• TASK REQUIREMENTS: Write out exactly the lines of the entries below from the one holding "态掌握思想变化与诉求落实进度，持续巩固谈话" to the one holding "hat das FinTech Loanboox ein scharfes", inclusive, and leave out all other lines.

• DATA FOR THIS TASK:
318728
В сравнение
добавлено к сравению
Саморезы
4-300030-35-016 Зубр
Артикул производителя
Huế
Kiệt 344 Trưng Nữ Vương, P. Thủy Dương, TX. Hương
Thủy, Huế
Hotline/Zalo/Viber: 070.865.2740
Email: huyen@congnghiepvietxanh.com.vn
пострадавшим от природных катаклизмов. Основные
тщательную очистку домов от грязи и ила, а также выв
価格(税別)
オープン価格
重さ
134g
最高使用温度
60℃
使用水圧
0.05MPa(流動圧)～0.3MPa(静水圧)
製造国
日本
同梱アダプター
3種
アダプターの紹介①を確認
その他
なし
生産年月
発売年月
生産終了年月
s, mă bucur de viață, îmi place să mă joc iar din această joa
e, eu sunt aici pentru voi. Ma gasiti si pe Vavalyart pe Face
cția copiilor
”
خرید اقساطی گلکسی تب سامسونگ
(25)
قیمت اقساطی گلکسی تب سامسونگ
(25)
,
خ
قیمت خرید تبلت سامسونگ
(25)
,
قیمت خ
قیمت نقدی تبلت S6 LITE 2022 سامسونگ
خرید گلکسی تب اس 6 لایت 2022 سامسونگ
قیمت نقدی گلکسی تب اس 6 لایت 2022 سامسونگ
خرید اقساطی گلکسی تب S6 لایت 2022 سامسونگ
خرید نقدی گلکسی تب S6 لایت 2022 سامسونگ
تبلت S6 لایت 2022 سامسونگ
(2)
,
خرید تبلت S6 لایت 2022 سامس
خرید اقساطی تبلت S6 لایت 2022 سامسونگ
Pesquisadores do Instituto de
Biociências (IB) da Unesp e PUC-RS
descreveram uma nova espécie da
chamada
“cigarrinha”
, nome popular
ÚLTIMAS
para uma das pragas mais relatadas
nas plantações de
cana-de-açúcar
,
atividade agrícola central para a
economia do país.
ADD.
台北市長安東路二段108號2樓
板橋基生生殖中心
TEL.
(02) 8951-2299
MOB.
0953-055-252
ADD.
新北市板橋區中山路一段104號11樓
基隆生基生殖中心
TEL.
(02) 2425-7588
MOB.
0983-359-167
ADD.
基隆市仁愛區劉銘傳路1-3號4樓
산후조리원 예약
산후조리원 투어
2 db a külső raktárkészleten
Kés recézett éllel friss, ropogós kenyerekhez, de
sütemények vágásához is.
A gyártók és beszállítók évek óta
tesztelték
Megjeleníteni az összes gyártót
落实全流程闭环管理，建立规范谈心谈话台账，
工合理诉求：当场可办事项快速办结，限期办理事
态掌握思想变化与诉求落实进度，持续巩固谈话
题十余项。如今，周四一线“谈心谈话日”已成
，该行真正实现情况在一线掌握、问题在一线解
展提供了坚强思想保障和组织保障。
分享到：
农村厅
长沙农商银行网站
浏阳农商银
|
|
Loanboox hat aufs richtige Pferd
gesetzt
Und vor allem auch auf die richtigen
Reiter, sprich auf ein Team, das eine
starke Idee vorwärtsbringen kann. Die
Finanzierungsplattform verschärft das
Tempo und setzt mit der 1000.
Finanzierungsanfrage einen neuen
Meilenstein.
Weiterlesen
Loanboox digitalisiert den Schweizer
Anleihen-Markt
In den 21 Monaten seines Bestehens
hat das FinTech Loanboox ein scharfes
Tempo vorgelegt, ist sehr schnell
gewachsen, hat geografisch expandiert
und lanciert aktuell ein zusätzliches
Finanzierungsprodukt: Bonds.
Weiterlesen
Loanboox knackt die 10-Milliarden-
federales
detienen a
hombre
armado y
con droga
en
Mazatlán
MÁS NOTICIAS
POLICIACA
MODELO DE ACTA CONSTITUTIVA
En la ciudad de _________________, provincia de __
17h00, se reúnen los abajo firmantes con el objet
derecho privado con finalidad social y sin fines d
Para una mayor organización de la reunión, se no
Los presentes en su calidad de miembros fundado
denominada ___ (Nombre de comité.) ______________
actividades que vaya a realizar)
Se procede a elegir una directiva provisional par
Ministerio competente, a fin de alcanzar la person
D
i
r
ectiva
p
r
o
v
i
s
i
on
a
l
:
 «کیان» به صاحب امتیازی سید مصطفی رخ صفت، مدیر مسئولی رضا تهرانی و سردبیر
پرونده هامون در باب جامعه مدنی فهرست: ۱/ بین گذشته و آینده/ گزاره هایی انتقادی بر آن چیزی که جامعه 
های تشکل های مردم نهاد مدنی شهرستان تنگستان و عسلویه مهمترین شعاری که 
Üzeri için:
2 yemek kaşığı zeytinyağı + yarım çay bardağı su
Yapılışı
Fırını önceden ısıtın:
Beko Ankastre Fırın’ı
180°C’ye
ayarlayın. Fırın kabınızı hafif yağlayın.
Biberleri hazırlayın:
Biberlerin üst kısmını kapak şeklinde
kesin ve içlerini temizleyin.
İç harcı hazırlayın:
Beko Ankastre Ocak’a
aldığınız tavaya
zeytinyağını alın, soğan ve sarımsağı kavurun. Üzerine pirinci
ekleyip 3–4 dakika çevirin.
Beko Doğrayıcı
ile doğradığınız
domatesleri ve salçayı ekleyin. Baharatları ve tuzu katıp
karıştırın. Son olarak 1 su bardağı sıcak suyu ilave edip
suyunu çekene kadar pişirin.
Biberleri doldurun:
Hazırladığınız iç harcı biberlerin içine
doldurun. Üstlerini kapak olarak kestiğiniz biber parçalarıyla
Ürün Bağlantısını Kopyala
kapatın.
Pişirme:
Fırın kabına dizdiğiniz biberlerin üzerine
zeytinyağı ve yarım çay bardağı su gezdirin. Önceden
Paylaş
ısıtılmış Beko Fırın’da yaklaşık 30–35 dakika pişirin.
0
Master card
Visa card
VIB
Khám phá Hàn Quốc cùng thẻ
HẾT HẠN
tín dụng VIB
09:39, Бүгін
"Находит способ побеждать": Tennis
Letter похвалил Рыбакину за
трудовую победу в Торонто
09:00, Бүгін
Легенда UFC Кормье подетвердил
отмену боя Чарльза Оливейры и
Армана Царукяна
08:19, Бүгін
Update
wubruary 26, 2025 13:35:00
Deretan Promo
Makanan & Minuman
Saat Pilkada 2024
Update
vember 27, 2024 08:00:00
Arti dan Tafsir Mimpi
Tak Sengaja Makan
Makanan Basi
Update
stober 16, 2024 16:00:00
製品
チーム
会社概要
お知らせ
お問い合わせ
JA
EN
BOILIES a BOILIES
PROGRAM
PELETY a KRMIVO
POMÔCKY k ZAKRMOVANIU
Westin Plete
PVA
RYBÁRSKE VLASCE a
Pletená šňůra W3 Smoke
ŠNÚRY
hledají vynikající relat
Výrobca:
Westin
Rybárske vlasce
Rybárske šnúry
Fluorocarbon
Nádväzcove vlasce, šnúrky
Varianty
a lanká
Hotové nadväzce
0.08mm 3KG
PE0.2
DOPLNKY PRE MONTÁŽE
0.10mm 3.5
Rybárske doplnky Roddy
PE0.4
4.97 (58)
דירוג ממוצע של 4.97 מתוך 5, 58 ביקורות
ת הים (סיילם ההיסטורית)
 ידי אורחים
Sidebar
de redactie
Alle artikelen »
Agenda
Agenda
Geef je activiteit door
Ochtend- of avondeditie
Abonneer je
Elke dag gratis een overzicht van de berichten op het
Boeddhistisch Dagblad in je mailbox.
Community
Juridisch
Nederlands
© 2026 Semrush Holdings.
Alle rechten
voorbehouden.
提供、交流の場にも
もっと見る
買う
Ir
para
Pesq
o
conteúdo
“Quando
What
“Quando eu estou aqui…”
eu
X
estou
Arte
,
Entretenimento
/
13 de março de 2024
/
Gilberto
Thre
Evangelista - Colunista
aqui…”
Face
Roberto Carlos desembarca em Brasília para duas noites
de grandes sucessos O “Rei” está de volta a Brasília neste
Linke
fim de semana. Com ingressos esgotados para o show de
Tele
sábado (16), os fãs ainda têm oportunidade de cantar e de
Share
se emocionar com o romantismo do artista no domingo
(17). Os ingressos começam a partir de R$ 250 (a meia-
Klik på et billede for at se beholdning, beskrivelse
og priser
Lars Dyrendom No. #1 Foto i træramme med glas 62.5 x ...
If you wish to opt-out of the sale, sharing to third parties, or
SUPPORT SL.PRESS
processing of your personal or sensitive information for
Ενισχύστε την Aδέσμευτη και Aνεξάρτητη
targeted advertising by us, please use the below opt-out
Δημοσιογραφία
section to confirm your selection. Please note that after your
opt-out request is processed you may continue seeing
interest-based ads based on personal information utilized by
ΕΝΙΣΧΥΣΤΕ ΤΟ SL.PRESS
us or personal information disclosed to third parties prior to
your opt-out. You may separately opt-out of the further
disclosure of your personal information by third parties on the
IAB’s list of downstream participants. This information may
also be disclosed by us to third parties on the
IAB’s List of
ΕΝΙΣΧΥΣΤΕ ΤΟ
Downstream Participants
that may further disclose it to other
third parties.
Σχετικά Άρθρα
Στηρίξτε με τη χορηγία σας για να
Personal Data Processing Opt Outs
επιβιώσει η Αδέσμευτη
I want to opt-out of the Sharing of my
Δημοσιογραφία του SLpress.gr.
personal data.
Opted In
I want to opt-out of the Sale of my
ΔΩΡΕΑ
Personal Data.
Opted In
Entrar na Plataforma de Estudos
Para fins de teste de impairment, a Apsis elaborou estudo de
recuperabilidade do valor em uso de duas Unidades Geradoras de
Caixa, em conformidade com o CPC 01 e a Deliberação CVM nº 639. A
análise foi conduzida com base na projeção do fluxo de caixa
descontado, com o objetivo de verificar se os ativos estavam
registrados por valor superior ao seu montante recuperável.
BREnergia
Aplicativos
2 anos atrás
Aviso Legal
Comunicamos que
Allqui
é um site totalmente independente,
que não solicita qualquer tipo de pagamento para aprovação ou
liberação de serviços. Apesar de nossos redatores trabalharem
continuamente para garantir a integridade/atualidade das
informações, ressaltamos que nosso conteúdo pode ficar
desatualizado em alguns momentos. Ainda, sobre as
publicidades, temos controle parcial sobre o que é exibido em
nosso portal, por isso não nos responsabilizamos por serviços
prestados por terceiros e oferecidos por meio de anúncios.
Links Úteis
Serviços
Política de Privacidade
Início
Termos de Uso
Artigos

• RESULT OF THIS EXERCISE:
态掌握思想变化与诉求落实进度，持续巩固谈话
题十余项。如今，周四一线“谈心谈话日”已成
，该行真正实现情况在一线掌握、问题在一线解
展提供了坚强思想保障和组织保障。
分享到：
农村厅
长沙农商银行网站
浏阳农商银
|
|
Loanboox hat aufs richtige Pferd
gesetzt
Und vor allem auch auf die richtigen
Reiter, sprich auf ein Team, das eine
starke Idee vorwärtsbringen kann. Die
Finanzierungsplattform verschärft das
Tempo und setzt mit der 1000.
Finanzierungsanfrage einen neuen
Meilenstein.
Weiterlesen
Loanboox digitalisiert den Schweizer
Anleihen-Markt
In den 21 Monaten seines Bestehens
hat das FinTech Loanboox ein scharfes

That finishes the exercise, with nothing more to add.